CentralBank-NER / README.md
bilalzafar's picture
Update README.md
794d38b verified
---
license: mit
base_model:
- bilalzafar/CentralBank-BERT
pipeline_tag: token-classification
tags:
- NER
- named-entity-recognition
- central-bank
- BIS
- speeches
- finance
- economics
- monetary policy
datasets:
- bilalzafar/BIS-Speeches-NER-dataset
language:
- en
metrics:
- f1
- accuracy
library_name: transformers
---
# Central Bank-BERT for Named Entity Recognition (NER)
A **domain-adapted BERT model ([`CentralBank-BERT`](https://huggingface.co/bilalzafar/CentralBank-BERT))** was fine-tuned for **Named Entity Recognition (NER)** in central banking discourse. The model automatically identifies and labels key entities in central bank speeches and related documents, focusing on three categories of interest:
* **AUTHOR / SPEAKER** – the individual delivering the speech or statement
* **POSITION** – the official title or role of the speaker (e.g., Governor, Deputy Governor, Board Member)

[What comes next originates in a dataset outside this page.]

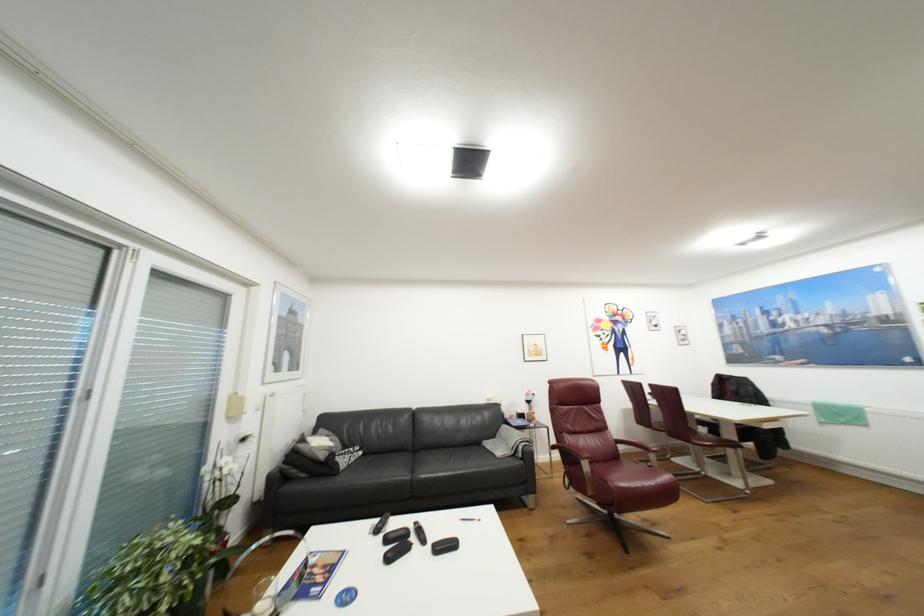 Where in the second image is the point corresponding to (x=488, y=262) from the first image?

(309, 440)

* **AFFILIATION** – the institution or organization associated with the speaker (e.g., Bank of Japan, European Central Bank, Bank of England)
The **COUNTRY** label was not explicitly modeled, since this information can be reliably **inferred from the affiliation of the central bank**.
## Data
* **Source**: **BIS database of central bank speeches (1996–2024)**
* **Corpus Size**: 17,648 speeches with 1,961 held out for validation.

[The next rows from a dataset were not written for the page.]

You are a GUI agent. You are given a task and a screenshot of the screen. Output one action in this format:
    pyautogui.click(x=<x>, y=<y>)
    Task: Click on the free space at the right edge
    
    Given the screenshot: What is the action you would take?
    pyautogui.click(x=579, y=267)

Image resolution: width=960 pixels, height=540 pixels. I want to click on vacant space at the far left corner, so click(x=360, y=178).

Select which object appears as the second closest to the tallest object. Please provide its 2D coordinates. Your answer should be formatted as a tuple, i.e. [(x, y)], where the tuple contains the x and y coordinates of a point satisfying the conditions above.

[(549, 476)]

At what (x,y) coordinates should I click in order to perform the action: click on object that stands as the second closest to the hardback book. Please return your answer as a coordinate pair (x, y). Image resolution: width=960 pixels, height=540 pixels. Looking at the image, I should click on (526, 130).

* **Input Field**: *Speech descriptions*, which typically contain a short speech title along with the name, position, and institutional affiliation of the speaker.
**Annotation Process**:
1. A subset of short speech descriptions was **manually annotated** with entity spans for Author, Position, and Affiliation.
2. This annotated subset was used to **train an initial NER model**.
3. The model was then applied to the larger dataset (1996–2024) to generate preliminary labels.
4. All generated labels were **manually reviewed and corrected**, ensuring complete and consistent annotation across the entire corpus of available speeches.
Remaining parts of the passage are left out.